#### REQUIREMENT
Lines in the entries below where the word "Ledige" shows up should each be copied.
EXTRACTED RECORDS START
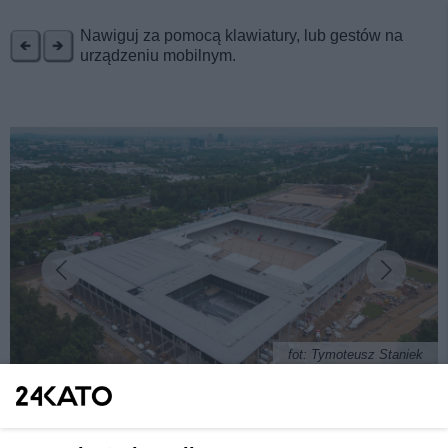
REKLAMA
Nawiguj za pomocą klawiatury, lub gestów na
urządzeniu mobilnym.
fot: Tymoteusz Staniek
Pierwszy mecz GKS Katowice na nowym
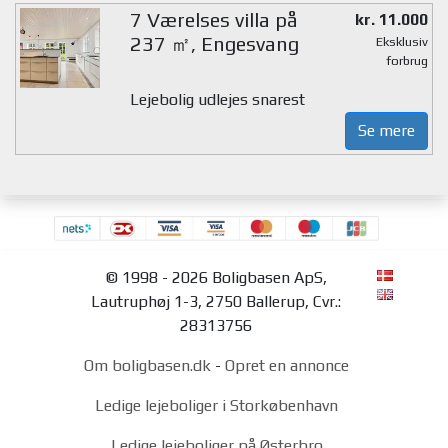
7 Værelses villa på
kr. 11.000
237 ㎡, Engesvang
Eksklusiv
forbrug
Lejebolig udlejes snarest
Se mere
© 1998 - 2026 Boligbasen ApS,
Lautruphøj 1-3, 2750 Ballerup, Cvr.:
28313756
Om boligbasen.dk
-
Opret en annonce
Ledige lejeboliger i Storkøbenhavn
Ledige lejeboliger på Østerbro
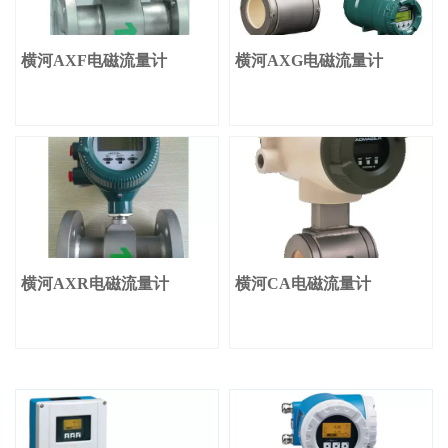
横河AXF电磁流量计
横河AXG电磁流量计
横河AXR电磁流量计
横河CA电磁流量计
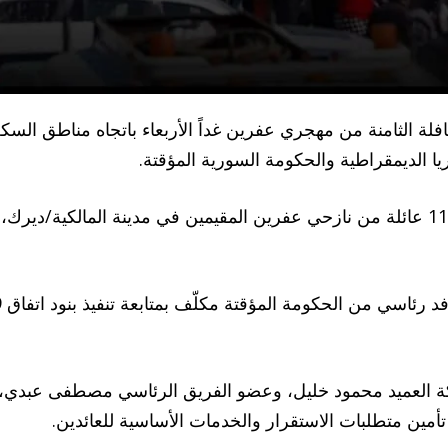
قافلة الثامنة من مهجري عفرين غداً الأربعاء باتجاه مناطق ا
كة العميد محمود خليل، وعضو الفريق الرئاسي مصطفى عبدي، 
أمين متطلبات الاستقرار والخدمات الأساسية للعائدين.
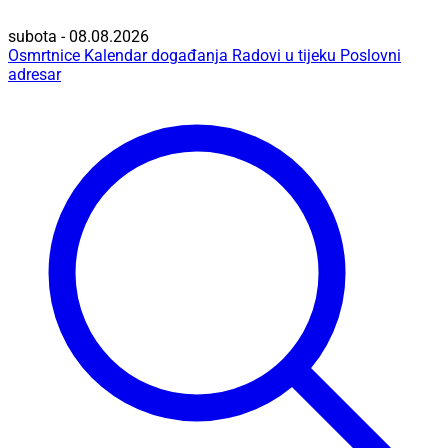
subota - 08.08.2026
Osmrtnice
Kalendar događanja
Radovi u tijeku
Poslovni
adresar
EXTRACTED RECORDS END
EXTRACTED RECORDS START
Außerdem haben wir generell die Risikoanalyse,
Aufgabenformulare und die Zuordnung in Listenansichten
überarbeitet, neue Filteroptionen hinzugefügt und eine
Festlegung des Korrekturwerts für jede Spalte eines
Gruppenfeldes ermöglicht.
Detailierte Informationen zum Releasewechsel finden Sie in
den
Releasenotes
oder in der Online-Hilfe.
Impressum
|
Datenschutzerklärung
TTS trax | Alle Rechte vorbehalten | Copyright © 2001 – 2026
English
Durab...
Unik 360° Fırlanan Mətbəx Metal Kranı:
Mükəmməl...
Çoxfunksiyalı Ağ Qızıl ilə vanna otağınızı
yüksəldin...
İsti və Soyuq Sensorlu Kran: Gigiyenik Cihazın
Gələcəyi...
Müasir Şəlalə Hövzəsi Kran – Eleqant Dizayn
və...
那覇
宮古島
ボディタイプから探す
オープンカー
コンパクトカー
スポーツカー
EXTRACTED RECORDS END
#### RESULT
Ledige lejeboliger i Storkøbenhavn
Ledige lejeboliger på Østerbro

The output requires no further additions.